- Supplied material:
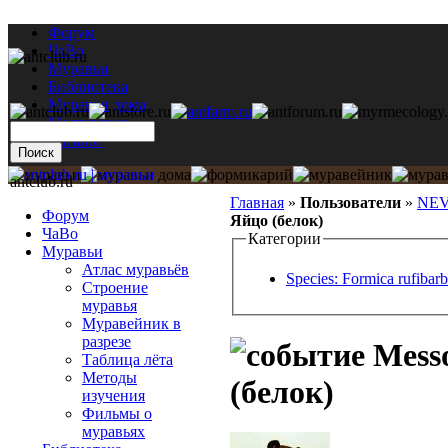
Форум
ЧаВо
Муравьи
Библиотека
Муравьи дома
Мастерская
Каталог
antclub.ru
Главная
»
Пользователи
»
NE
Форум
Яйцо (белок)
ЧаВо
Категории
Муравьи
Атлас муравьёв
Species: Formica rufibarb
Строение
муравья
Муравейник в
разрезе
Messo
Таблица лёта
Методы
(белок)
изучения
Фильмы о
муравьях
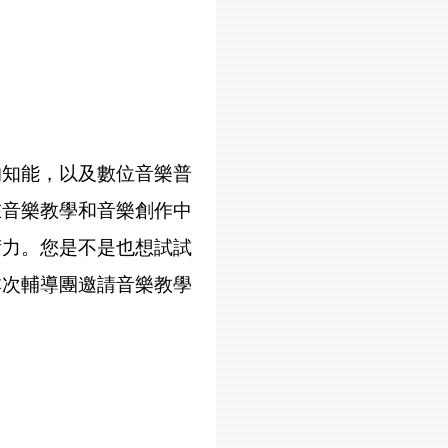
的知能，以及數位音樂普
在音樂教學和音樂創作中
術力。您是不是也想試試
本次輔導團邀請音樂教學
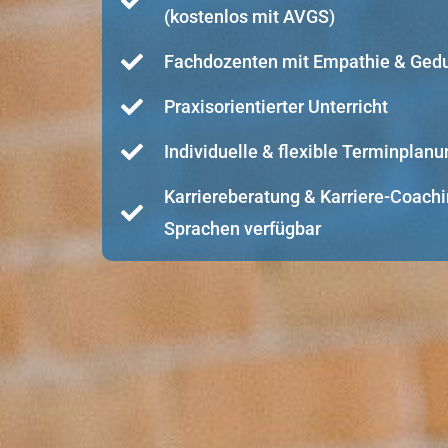
(kostenlos mit AVGS)
Fachdozenten mit Empathie & Ged
Praxisorientierter Unterricht
Individuelle & flexible Terminplanu
Karriereberatung & Karriere-Coachi
Sprachen verfügbar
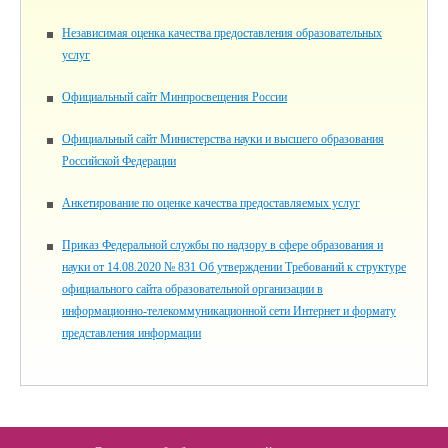
Независимая оценка качества предоставления образовательных
услуг
Официальный сайт Минпросвещения России
Официальный сайт Министерства науки и высшего образования
Российской Федерации
Анкетирование по оценке качества предоставляемых услуг
Приказ Федеральной службы по надзору в сфере образования и
науки от 14.08.2020 № 831 Об утверждении Требований к структуре
официального сайта образовательной организации в
информационно-телекоммуникационной сети Интернет и формату
представления информации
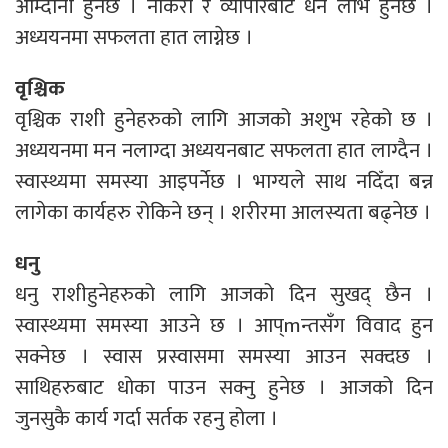
आम्दानी हुनेछ । नोकरी र व्यापारबाट धन लाभ हुनेछ ।
अध्ययनमा सफलता हात लाग्नेछ ।
वृश्चिक
वृश्चिक राशी हुनेहरुको लागि आजको अशुभ रहेको छ ।
अध्ययनमा मन नलाग्दा अध्ययनबाट सफलता हात लाग्दैन ।
स्वास्थ्यमा समस्या आइपर्नेछ । भाग्यले साथ नदिँदा बन्न
लागेका कार्यहरु रोकिने छन् । शरीरमा आलस्यता बढ्नेछ ।
धनु
धनु राशीहुनेहरुको लागि आजको दिन सुखद् छैन ।
स्वास्थ्यमा समस्या आउने छ । आप्mन्तसँग विवाद हुन
सक्नेछ । स्वास प्रस्वासमा समस्या आउन सक्दछ ।
साथिहरुबाट धोका पाउन सक्नु हुनेछ । आजको दिन
जुनसुकै कार्य गर्दा सर्तक रहनु होला ।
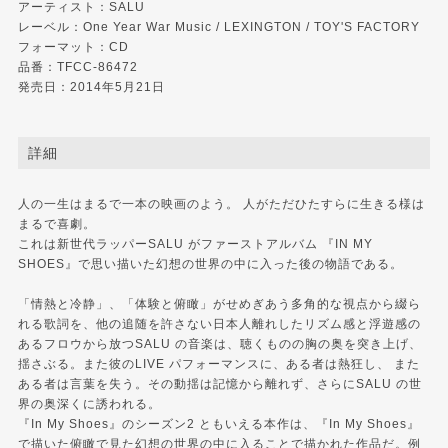
アーティスト：SALU
レーベル：One Year War Music / LEXINGTON / TOY'S FACTORY
フォーマット：CD
品番：TFCC-86472
発売日：2014年5月21日
詳細
人の一生はまるで一本の映画のよう。 人がただひたすらに生きる様は
まるで喜劇。
これは新世代ラッパーSALU がファーストアルバム 『IN MY
SHOES』で思い描いた幻想の世界の中に入った後の物語である。
「情熱と冷静」、「体験と俯瞰」がせめぎあう多角的な視点から綴ら
れる歌詞を、他の追随を許さない日本人離れしたリズム感と浮遊感の
あるフロウから放つSALU の音楽は、聴くものの胸の奥を突き上げ、
揺さぶる。また彼のLIVE パフォーマンスに、ある者は熱狂し、 また
ある者は言葉を失う。その動揺は記憶から離れず、さらにSALU の世
界の奥深くに誘われる。
『In My Shoes』のシーズン2 ともいえる本作は、『In My Shoes』
で描いた俯瞰で見た幻想の世界の中に入ることで描かれた作品だ。例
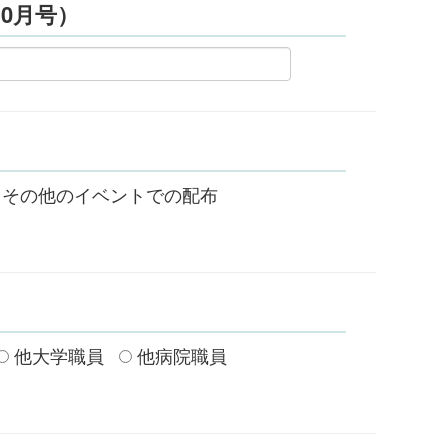
0月号）
その他のイベントでの配布
他大学職員
他病院職員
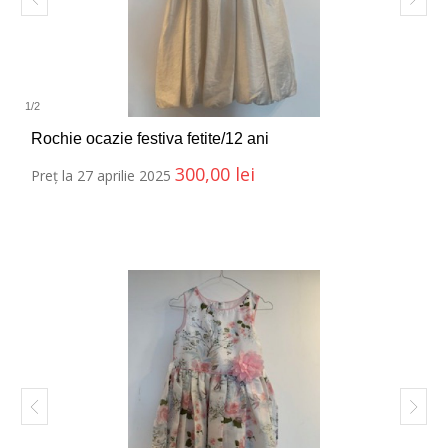
1
/
2
Rochie ocazie festiva fetite/12 ani
300,00
lei
Preț la 27 aprilie 2025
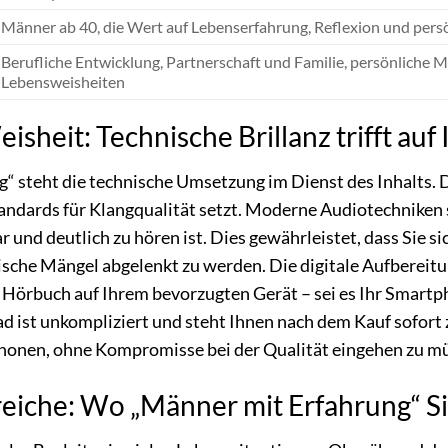
Männer ab 40, die Wert auf Lebenserfahrung, Reflexion und pers
Berufliche Entwicklung, Partnerschaft und Familie, persönliche
Lebensweisheiten
sheit: Technische Brillanz trifft auf 
“ steht die technische Umsetzung im Dienst des Inhalts. 
andards für Klangqualität setzt. Moderne Audiotechniken 
 und deutlich zu hören ist. Dies gewährleistet, dass Sie s
ische Mängel abgelenkt zu werden. Die digitale Aufberei
s Hörbuch auf Ihrem bevorzugten Gerät – sei es Ihr Smartph
ist unkompliziert und steht Ihnen nach dem Kauf sofort z
honen, ohne Kompromisse bei der Qualität eingehen zu m
che: Wo „Männer mit Erfahrung“ Sie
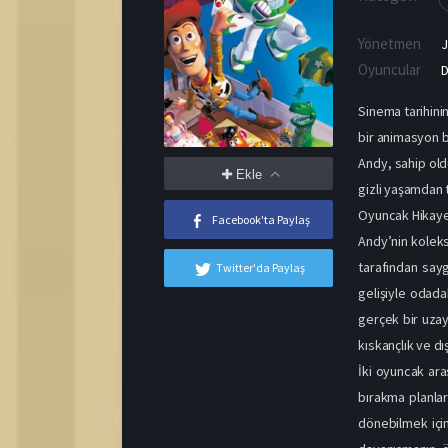
Yönetmen
J
Oyuncular
D
Sinema tarihini
bir animasyon ba
Andy, sahip old
Ekle
gizli yaşamdan 
Oyuncak Hikaye
Facebook'ta Paylaş
Andy’nin kolek
tarafından say
Twitter'da Paylaş
gelişiyle odada
gerçek bir uzay
kıskançlık ve dış
İki oyuncak ara
bırakma planlar
dönebilmek için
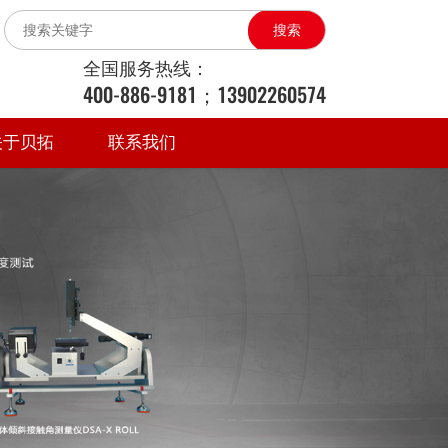
搜索
全国服务热线：
400-886-9181；13902260574
关于贝拓
联系我们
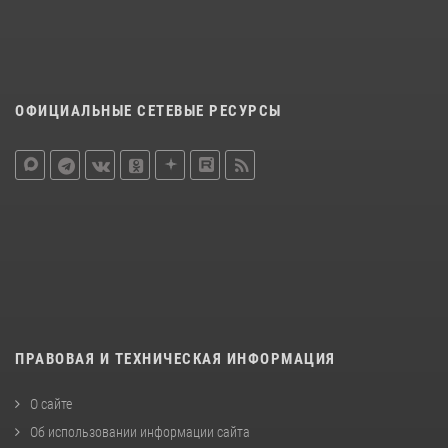
ОФИЦИАЛЬНЫЕ СЕТЕВЫЕ РЕСУРСЫ
ПРАВОВАЯ И ТЕХНИЧЕСКАЯ ИНФОРМАЦИЯ
О сайте
Об использовании информации сайта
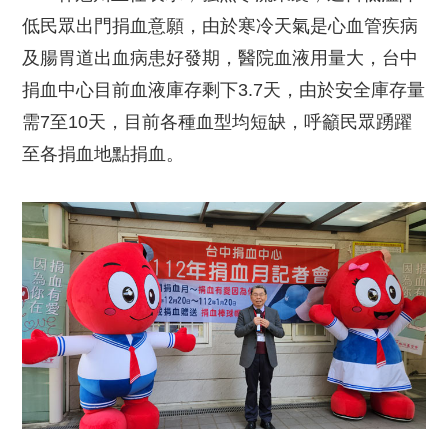
低民眾出門捐血意願，由於寒冷天氣是心血管疾病
及腸胃道出血病患好發期，醫院血液用量大，台中
捐血中心目前血液庫存剩下3.7天，由於安全庫存量
需7至10天，目前各種血型均短缺，呼籲民眾踴躍
至各捐血地點捐血。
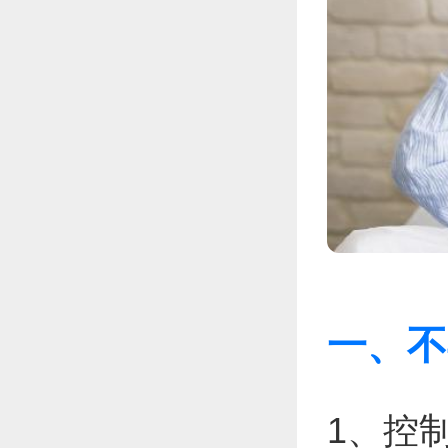
一、不
1、控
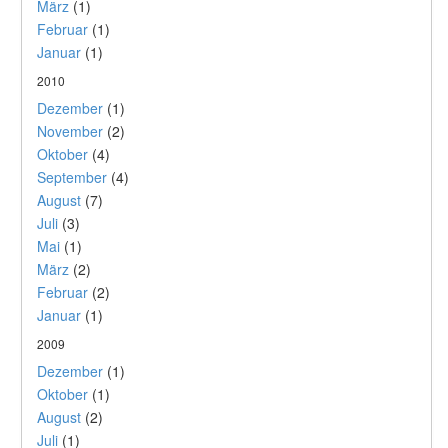
März
(1)
Februar
(1)
Januar
(1)
2010
Dezember
(1)
November
(2)
Oktober
(4)
September
(4)
August
(7)
Juli
(3)
Mai
(1)
März
(2)
Februar
(2)
Januar
(1)
2009
Dezember
(1)
Oktober
(1)
August
(2)
Juli
(1)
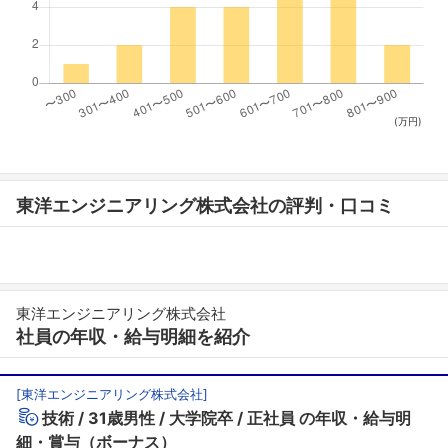
(万円)
東洋エンジニアリング株式会社の評判・口コミ
東洋エンジニアリング株式会社
社員の年収・給与明細を紹介
[
東洋エンジニアリング株式会社
]
技術
31歳男性
大学院卒
正社員
の年収・給与明
細・賞与（ボーナス）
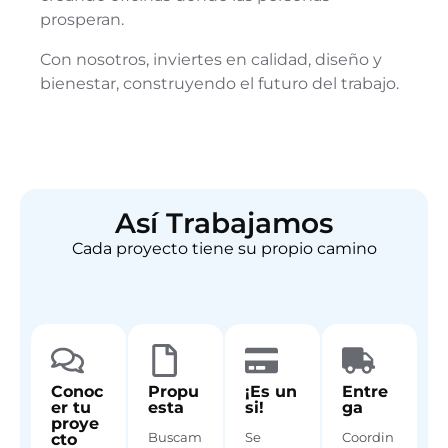
prosperan.
Con nosotros, inviertes en calidad, diseño y
bienestar, construyendo el futuro del trabajo.
Así Trabajamos
Cada proyecto tiene su propio camino
Conoc
Propu
¡Es un
Entre
er tu
esta
si!
ga
proye
Buscam
Se
Coordin
cto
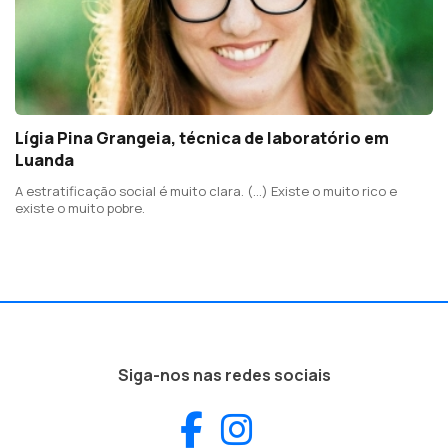
Lígia Pina Grangeia, técnica de laboratório em
Luanda
A estratificação social é muito clara. (...) Existe o muito rico e
existe o muito pobre.
Siga-nos nas redes sociais
Facebook
Instagram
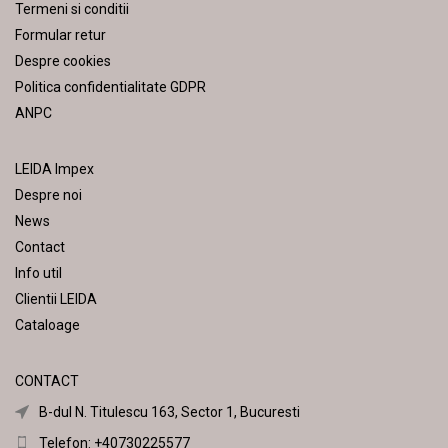
Termeni si conditii
Formular retur
Despre cookies
Politica confidentialitate GDPR
ANPC
LEIDA Impex
Despre noi
News
Contact
Info util
Clientii LEIDA
Cataloage
CONTACT
B-dul N. Titulescu 163, Sector 1, Bucuresti
Telefon: +40730225577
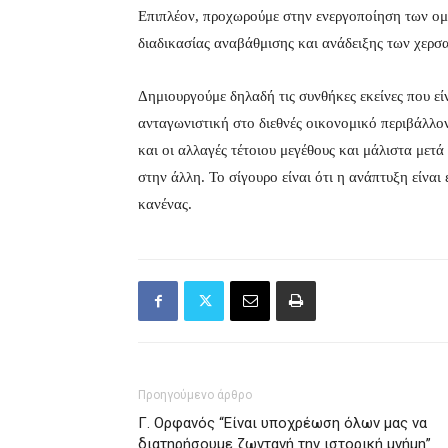
Επιπλέον, προχωρούμε στην ενεργοποίηση των ομ
διαδικασίας αναβάθμισης και ανάδειξης των χερ
Δημιουργούμε δηλαδή τις συνθήκες εκείνες που εί
ανταγωνιστική στο διεθνές οικονομικό περιβάλλον
και οι αλλαγές τέτοιου μεγέθους και μάλιστα μετά
στην άλλη. Το σίγουρο είναι ότι η ανάπτυξη είναι
κανένας.
Προηγούμενο άρθρο
Γ. Ορφανός “Είναι υποχρέωση όλων μας να
διατηρήσουμε ζωντανή την ιστορική μνήμη”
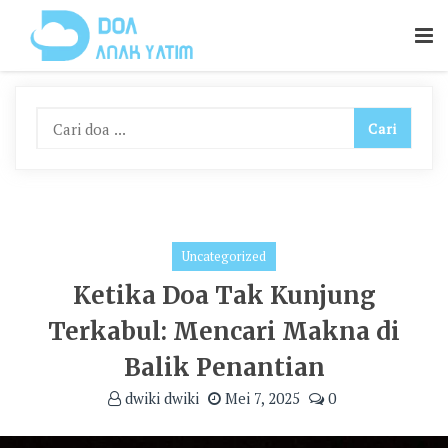
Skip
To
Content
Uncategorized
Ketika Doa Tak Kunjung
Terkabul: Mencari Makna di
Balik Penantian
dwiki dwiki
Mei 7, 2025
0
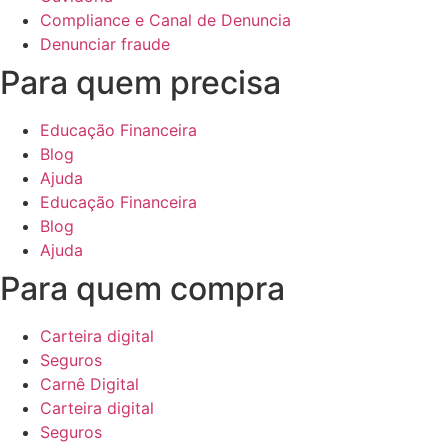
Compliance e Canal de Denuncia
Denunciar fraude
Para quem precisa
Educação Financeira
Blog
Ajuda
Educação Financeira
Blog
Ajuda
Para quem compra
Carteira digital
Seguros
Carnê Digital
Carteira digital
Seguros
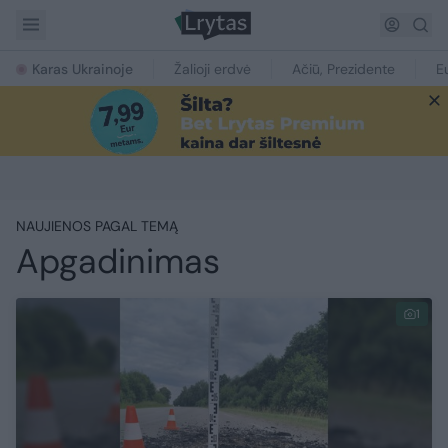
Karas Ukrainoje
Žalioji erdvė
Ačiū, Prezidente
E
NAUJIENOS PAGAL TEMĄ
Apgadinimas
1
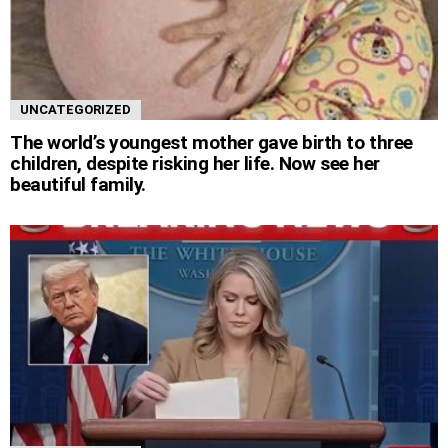
UNCATEGORIZED
The world’s youngest mother gave birth to three
children, despite risking her life. Now see her
beautiful family.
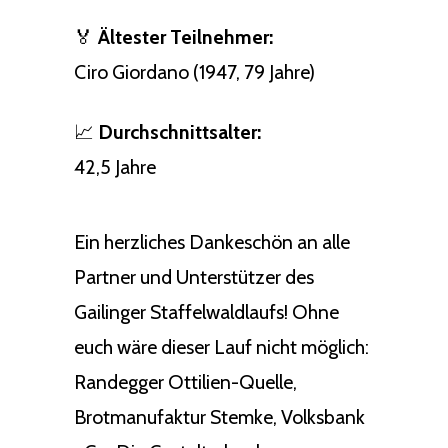
🏅
Ältester Teilnehmer:
Ciro Giordano (1947, 79 Jahre)
📈
Durchschnittsalter:
42,5 Jahre
Ein herzliches Dankeschön an alle
Partner und Unterstützer des
Gailinger Staffelwaldlaufs! Ohne
euch wäre dieser Lauf nicht möglich:
Randegger Ottilien-Quelle,
Brotmanufaktur Stemke, Volksbank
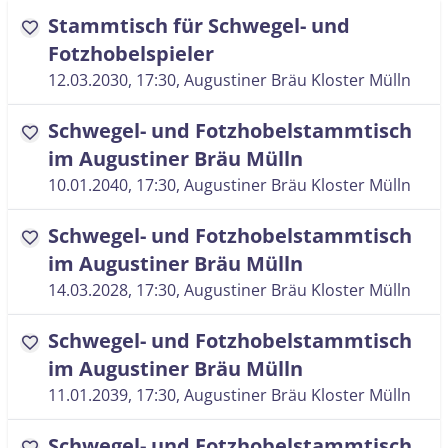
Stammtisch für Schwegel- und
favorite
Fotzhobelspieler
12.03.2030, 17:30
, Augustiner Bräu Kloster Mülln
Schwegel- und Fotzhobelstammtisch
favorite
im Augustiner Bräu Mülln
10.01.2040, 17:30
, Augustiner Bräu Kloster Mülln
Schwegel- und Fotzhobelstammtisch
favorite
im Augustiner Bräu Mülln
14.03.2028, 17:30
, Augustiner Bräu Kloster Mülln
Schwegel- und Fotzhobelstammtisch
favorite
im Augustiner Bräu Mülln
11.01.2039, 17:30
, Augustiner Bräu Kloster Mülln
Schwegel- und Fotzhobelstammtisch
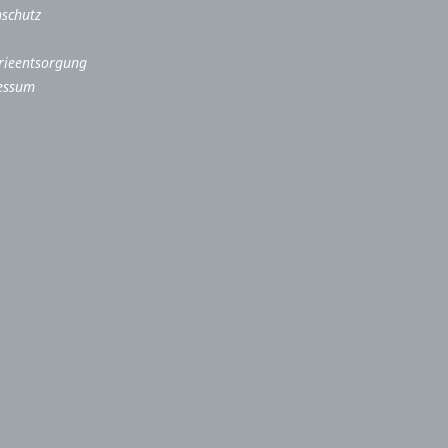
schutz
rieentsorgung
essum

- What this task involves:
Repeat, exactly and in full, each line from the start of the data to the line that contains "アーティスト：SALU". Pictures do not go in.

- Answer to this problem:
Форум
ЧаВо
Муравьи
Библиотека
Муравьи дома
Мастерская
Каталог
antclub.ru
Главная
»
Пользователи
»
NE
Форум
Яйцо (белок)
ЧаВо
Категории
Муравьи
Атлас муравьёв
Species: Formica rufibarb
Строение
муравья
Муравейник в
разрезе
Messo
Таблица лёта
Методы
(белок)
изучения
Фильмы о
муравьях
的知能，以及數位音樂普
在音樂教學和音樂創作中
術力。您是不是也想試試
本次輔導團邀請音樂教學
(kostenlos mit AVGS)
Fachdozenten mit Empathie & Ged
Praxisorientierter Unterricht
Individuelle & flexible Terminplanu
Karriereberatung & Karriere-Coachi
Sprachen verfügbar
Независимая оценка качества предоставления образовательных
услуг
Официальный сайт Минпросвещения России
Официальный сайт Министерства науки и высшего образования
Российской Федерации
Анкетирование по оценке качества предоставляемых услуг
Приказ Федеральной службы по надзору в сфере образования и
науки от 14.08.2020 № 831 Об утверждении Требований к структуре
официального сайта образовательной организации в
информационно-телекоммуникационной сети Интернет и формату
представления информации
आम्दानी हुनेछ । नोकरी र व्यापारबाट धन लाभ हुनेछ ।
अध्ययनमा सफलता हात लाग्नेछ ।
वृश्चिक
वृश्चिक राशी हुनेहरुको लागि आजको अशुभ रहेको छ ।
अध्ययनमा मन नलाग्दा अध्ययनबाट सफलता हात लाग्दैन ।
स्वास्थ्यमा समस्या आइपर्नेछ । भाग्यले साथ नदिँदा बन्न
लागेका कार्यहरु रोकिने छन् । शरीरमा आलस्यता बढ्नेछ ।
धनु
धनु राशीहुनेहरुको लागि आजको दिन सुखद् छैन ।
स्वास्थ्यमा समस्या आउने छ । आप्mन्तसँग विवाद हुन
सक्नेछ । स्वास प्रस्वासमा समस्या आउन सक्दछ ।
साथिहरुबाट धोका पाउन सक्नु हुनेछ । आजको दिन
जुनसुकै कार्य गर्दा सर्तक रहनु होला ।
アーティスト：SALU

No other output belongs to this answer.